The problem is how do you trust the two merkle trees? they could appear to be correct, ie pass all the proof checks. but they simply do not reflect the real voting that happened. but some made up scenario that has valid merkle trees
so you need
a process to dispute the validity of those merkle trees
so you could have a bonded oracle that put those merkle trees on chain and anyone can open a dispute by matching the bond, then there’s an onchain vote in case of dispute. and the loser loses his bond.

Totally, sorry I never updated this. I have an updated version of that here https://docs.google.com/document/d/1x2lBzsRPjhW_x5NjY16fjirEVBfTFl_tjeaGy-4PLcU/edit?usp=sharing

@sirpy could you have a look and let me know what you think?

I am doing a research on this exact topic.
One of the main problems of inchain governance is the cost of vote, so using this will make voting free.

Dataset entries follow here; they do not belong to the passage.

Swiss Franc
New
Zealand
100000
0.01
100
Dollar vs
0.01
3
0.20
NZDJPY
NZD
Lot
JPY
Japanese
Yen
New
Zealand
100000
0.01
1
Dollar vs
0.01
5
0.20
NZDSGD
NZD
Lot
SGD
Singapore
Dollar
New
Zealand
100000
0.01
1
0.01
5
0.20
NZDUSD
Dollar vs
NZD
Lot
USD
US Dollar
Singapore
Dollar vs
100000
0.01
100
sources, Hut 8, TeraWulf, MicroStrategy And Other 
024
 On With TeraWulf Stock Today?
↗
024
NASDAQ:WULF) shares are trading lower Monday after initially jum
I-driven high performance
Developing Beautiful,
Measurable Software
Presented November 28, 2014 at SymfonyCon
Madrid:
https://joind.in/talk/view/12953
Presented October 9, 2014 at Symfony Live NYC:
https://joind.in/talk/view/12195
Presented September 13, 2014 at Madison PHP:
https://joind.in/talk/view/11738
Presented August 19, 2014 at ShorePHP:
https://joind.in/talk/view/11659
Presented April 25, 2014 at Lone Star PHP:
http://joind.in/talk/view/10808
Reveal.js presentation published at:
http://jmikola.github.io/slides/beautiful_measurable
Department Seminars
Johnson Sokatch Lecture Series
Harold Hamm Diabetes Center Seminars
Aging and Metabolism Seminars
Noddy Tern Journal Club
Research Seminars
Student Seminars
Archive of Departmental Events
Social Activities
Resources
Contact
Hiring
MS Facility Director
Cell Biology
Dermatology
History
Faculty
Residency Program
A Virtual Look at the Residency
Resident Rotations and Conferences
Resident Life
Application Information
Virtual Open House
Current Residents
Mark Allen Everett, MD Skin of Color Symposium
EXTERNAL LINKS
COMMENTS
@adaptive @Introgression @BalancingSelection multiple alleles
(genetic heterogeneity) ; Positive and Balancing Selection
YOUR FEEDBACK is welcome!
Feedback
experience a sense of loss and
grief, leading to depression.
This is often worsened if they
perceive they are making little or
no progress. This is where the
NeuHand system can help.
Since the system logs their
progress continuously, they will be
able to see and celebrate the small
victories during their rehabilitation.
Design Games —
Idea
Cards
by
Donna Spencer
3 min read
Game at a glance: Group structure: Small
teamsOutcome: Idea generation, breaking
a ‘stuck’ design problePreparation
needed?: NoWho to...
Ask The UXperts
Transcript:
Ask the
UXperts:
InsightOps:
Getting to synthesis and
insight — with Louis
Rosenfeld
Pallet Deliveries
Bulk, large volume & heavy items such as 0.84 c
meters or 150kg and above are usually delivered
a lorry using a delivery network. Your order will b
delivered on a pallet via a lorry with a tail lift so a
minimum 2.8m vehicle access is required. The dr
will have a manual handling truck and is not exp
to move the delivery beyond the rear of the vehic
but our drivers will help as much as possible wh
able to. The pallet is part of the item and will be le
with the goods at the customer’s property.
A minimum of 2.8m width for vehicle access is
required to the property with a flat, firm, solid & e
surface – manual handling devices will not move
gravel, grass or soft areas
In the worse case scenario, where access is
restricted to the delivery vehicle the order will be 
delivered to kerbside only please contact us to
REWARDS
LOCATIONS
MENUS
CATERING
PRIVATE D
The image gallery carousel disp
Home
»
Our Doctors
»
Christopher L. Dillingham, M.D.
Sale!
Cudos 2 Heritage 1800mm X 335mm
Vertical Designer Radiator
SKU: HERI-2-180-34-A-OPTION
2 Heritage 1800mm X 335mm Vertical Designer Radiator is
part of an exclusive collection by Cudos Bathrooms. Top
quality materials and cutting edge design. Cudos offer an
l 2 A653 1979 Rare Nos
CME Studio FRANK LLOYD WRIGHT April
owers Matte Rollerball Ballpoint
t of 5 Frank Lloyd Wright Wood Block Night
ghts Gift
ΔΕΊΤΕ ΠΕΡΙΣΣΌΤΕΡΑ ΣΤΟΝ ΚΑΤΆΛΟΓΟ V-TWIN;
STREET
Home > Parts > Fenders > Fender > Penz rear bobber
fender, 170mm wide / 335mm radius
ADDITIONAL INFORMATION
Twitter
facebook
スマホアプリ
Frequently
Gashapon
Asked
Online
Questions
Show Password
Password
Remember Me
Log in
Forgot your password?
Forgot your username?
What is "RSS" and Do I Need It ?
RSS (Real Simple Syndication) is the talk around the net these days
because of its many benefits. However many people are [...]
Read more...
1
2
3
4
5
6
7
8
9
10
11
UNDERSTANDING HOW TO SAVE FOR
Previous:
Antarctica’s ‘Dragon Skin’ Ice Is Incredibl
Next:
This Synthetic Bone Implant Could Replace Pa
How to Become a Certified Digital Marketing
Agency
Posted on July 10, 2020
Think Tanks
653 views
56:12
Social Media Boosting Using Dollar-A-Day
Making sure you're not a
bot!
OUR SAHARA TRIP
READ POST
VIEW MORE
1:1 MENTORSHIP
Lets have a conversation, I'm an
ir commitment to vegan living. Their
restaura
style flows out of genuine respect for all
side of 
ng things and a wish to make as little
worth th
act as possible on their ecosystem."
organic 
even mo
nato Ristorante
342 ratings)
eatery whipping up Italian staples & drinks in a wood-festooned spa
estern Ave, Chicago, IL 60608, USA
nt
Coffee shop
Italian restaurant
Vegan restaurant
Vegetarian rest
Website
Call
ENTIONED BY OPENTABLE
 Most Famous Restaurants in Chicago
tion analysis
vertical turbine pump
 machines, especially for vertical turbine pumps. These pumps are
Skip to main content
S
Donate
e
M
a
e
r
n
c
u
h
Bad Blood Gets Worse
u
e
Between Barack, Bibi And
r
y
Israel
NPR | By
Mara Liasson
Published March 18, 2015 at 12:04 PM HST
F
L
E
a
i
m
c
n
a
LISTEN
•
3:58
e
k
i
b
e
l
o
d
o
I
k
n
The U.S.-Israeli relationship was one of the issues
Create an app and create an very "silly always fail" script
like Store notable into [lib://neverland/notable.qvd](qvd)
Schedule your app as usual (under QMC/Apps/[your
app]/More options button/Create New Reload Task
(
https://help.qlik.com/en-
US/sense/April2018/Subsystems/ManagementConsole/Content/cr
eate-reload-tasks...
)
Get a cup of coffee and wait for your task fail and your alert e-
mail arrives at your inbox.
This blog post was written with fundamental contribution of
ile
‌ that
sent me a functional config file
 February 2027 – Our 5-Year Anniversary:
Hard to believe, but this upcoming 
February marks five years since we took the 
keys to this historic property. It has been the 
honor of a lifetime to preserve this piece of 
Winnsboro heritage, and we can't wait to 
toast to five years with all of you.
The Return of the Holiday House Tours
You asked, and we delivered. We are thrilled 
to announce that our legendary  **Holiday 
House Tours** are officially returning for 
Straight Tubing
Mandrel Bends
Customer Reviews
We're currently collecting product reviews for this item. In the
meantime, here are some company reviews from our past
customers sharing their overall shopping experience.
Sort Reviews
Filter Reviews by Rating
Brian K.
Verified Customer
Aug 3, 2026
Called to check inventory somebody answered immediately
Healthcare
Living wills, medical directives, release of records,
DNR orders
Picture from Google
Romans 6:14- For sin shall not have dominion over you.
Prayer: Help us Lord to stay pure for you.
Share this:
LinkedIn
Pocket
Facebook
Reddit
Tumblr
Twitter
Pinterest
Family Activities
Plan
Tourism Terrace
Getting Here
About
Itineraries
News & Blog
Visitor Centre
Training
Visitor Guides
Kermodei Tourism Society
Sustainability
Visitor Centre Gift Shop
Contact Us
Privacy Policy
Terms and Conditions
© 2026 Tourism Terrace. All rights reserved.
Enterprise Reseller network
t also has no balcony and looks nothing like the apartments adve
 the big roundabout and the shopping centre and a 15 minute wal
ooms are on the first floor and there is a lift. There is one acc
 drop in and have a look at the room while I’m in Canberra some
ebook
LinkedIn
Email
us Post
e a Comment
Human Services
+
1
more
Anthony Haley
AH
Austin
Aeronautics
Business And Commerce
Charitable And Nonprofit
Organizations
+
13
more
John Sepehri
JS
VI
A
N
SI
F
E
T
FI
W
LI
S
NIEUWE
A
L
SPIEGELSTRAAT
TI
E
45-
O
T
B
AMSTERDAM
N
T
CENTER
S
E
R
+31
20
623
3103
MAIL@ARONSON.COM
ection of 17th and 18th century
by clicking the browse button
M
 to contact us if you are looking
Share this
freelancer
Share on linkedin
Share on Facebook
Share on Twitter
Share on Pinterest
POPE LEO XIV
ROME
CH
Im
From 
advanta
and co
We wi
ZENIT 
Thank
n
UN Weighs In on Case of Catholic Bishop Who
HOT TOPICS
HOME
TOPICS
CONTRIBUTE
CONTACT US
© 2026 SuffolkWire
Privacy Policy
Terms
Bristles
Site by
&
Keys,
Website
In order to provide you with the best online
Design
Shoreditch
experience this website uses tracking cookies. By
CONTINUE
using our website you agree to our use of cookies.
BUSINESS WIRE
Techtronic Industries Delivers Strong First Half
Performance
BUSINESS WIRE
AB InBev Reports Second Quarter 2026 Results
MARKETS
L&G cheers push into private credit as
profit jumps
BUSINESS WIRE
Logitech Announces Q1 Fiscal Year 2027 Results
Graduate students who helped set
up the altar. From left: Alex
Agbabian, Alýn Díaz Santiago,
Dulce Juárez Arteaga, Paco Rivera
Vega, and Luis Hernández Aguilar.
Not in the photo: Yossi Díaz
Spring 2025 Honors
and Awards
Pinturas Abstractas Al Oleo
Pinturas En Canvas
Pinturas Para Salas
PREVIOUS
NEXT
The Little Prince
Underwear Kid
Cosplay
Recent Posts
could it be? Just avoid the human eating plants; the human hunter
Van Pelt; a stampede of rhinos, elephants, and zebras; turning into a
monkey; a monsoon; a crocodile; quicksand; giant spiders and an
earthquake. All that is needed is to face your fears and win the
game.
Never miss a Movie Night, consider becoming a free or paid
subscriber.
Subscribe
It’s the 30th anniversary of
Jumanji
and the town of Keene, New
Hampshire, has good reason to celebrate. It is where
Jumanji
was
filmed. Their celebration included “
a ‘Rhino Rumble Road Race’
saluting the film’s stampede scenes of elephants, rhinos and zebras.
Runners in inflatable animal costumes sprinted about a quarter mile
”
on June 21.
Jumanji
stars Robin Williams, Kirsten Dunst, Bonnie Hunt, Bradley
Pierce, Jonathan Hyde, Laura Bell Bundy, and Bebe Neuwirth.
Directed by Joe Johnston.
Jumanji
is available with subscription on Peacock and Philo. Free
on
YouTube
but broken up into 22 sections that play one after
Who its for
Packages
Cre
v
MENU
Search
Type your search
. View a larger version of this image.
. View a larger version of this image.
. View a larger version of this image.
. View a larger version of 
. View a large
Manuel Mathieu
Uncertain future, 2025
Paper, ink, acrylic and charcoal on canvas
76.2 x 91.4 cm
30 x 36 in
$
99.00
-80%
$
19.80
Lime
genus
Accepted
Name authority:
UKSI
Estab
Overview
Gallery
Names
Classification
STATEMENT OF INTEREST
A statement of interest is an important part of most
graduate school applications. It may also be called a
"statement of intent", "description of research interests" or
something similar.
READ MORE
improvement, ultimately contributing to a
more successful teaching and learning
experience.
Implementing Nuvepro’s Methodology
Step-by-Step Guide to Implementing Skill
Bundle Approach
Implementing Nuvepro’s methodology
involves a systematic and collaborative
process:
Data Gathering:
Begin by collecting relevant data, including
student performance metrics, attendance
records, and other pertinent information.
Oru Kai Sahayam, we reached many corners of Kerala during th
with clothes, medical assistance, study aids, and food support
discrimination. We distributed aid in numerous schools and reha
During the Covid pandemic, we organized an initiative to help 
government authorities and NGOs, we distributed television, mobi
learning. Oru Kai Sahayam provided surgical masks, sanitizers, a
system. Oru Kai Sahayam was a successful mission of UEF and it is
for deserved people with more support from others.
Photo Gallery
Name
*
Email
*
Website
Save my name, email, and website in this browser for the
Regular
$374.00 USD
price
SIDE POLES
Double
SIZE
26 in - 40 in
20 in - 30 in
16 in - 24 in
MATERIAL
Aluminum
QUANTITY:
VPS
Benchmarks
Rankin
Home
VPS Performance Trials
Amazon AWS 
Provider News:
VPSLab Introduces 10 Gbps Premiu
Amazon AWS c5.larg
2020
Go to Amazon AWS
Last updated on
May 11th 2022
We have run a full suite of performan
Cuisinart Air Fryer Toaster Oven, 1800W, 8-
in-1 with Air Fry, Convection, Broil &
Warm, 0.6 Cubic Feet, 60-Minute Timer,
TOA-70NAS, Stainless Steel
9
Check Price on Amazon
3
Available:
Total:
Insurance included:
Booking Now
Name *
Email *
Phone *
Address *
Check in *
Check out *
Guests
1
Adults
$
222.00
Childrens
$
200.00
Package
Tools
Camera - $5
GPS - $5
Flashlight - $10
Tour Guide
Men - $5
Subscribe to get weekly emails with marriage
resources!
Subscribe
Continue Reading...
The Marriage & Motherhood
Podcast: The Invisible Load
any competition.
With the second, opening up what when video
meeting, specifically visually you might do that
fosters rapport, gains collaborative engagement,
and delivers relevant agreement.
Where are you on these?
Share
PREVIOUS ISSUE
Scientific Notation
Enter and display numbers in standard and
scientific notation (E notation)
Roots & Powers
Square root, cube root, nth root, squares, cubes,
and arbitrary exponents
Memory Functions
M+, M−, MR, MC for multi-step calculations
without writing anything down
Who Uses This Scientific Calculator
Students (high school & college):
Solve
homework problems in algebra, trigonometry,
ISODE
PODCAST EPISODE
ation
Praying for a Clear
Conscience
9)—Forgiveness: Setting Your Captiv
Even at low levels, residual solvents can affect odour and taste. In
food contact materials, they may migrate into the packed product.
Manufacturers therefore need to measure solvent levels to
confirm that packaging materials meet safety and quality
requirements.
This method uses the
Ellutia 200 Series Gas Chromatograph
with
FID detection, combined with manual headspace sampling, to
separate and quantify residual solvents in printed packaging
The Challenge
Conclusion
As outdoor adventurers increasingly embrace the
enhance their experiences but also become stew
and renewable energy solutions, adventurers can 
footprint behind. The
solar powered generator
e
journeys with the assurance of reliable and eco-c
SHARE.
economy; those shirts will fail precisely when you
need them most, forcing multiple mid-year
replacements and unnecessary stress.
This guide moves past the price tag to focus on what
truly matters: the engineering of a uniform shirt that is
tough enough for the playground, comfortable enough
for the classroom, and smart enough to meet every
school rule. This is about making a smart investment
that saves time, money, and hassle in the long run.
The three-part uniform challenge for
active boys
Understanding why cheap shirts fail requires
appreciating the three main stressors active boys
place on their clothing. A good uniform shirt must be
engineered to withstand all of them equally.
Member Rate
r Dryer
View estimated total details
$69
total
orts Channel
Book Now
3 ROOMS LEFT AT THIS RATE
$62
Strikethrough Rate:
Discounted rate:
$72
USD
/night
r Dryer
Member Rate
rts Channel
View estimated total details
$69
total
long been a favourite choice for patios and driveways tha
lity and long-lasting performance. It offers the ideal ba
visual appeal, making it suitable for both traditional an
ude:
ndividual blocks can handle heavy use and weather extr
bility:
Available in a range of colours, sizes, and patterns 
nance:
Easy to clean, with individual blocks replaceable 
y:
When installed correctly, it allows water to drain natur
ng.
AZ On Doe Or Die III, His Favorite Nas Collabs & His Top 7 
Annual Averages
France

The way I found out to solve the problem with the conflicts on merkle trees is:

  1. PoS for including votes
  2. Anyone can include votes, accept duplicates, but ignore them

Anyone have other ideas?

See here my current PoC https://github.com/status-im/topic-democracy/

Have you looked at my document above?

I haven’t looked at your code but I don’t see how you validate the merkle root.

You want to make sure that anyone publishing a merkle root is not pushing some bogus information. You also want to make sure that a verification is not O(n) where n is the number of participants.

Yes, I seen what you written above.

My approach in this PoC is very simple, anyone can publish anything, even invalid information, but during the tabulation period it can only use valid signatures that are in a valid merkle root published during the voting period.

The influence power is not part of the vote leaf, only the vote itself, and the influence is gathered depending on the token balance or delegations.

I will describe what I understand your system do, what issues I see and you can tell me what I got right, wrong and in general what you think.

From my understanding, the idea is to use a merkle tree to get all the votes but then someone needs to process each vote.

My understanding is that you will then have to proof of each leaf to prove that the vote is part of the merkle tree and once you’ve done them all, then you can finalize the vote.

The issue I see here is that you only move the issue, if the goal is to avoid ppl paying for the vote but someone else will, then I would suggest you don’t use a merkle tree but just some signature that ppl share and someone takes them all and push to the smart contract.

Furthermore, the gas cost will be higher because you will have to use the merkle proof to incorporate a vote.

The approach I’m having is to use an optimistic rollup. I.e. I publish the result and you will show other votes ONLY to challenge the result. That means that 99% of the votes will have a constant gas cost instead of a linear by the number of voters. You could argue that the cost will be O(log(n)) because of the merkle proof you need to provide but this is still much better.

Makes sense? Have I missed anything?

1 Like

Yes, it makes sense.

I also plan to solve the issue you described above, so we are not moving the problem to another actor.
The idea I had in mind is a PoS, where anyone could join to participate on the process of tabulation, however instead of using the EVM to process every vote, a cryptoeconomic would ensure the good behavior of nodes.

looks goods
the Result delay attacks can be solved by considering a new merkle hash only if it changes the voting result. if the vote still passes or still does not pass there’s no need to reset the grace period

I see that’s a good idea.
I’m trying to see how I can even remove the assumption of data availability but then I don’t see how you can avoid a result delay attack.